- **THE DATA**
──────────────────────────────
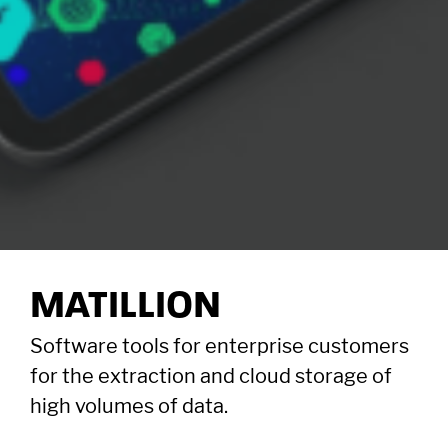
MATILLION
Software tools for enterprise customers
for the extraction and cloud storage of
high volumes of data.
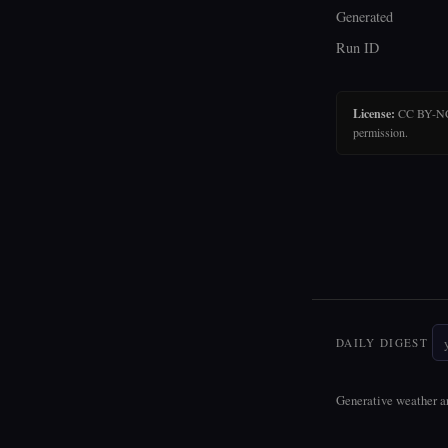
Generated
Run ID
License:
CC BY-NC-N
permission.
DAILY DIGEST
Generative weather ar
──────────────────────────────
Using the data above, write out every line exactly, leaving the images behind.

MATILLION
Software tools for enterprise customers
for the extraction and cloud storage of
high volumes of data.
Generated
Run ID
License:
CC BY-NC-N
permission.
DAILY DIGEST
Generative weather ar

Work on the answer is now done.